#### MATERIAL TO PROCESS ####

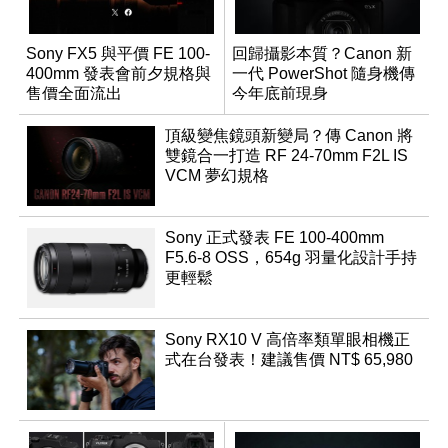
Sony FX5 與平價 FE 100-
回歸攝影本質？Canon 新
400mm 發表會前夕規格與
一代 PowerShot 隨身機傳
售價全面流出
今年底前現身
頂級變焦鏡頭新變局？傳 Canon 將
雙鏡合一打造 RF 24-70mm F2L IS
VCM 夢幻規格
Sony 正式發表 FE 100-400mm
F5.6-8 OSS，654g 羽量化設計手持
更輕鬆
Sony RX10 V 高倍率類單眼相機正
式在台發表！建議售價 NT$ 65,980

####

With the line containing "回歸攝影本質？Canon 新" as the first and the last line of the records as the final one, print exactly the lines in that span.

## RESPONSE:
回歸攝影本質？Canon 新
400mm 發表會前夕規格與
一代 PowerShot 隨身機傳
售價全面流出
今年底前現身
頂級變焦鏡頭新變局？傳 Canon 將
雙鏡合一打造 RF 24-70mm F2L IS
VCM 夢幻規格
Sony 正式發表 FE 100-400mm
F5.6-8 OSS，654g 羽量化設計手持
更輕鬆
Sony RX10 V 高倍率類單眼相機正
式在台發表！建議售價 NT$ 65,980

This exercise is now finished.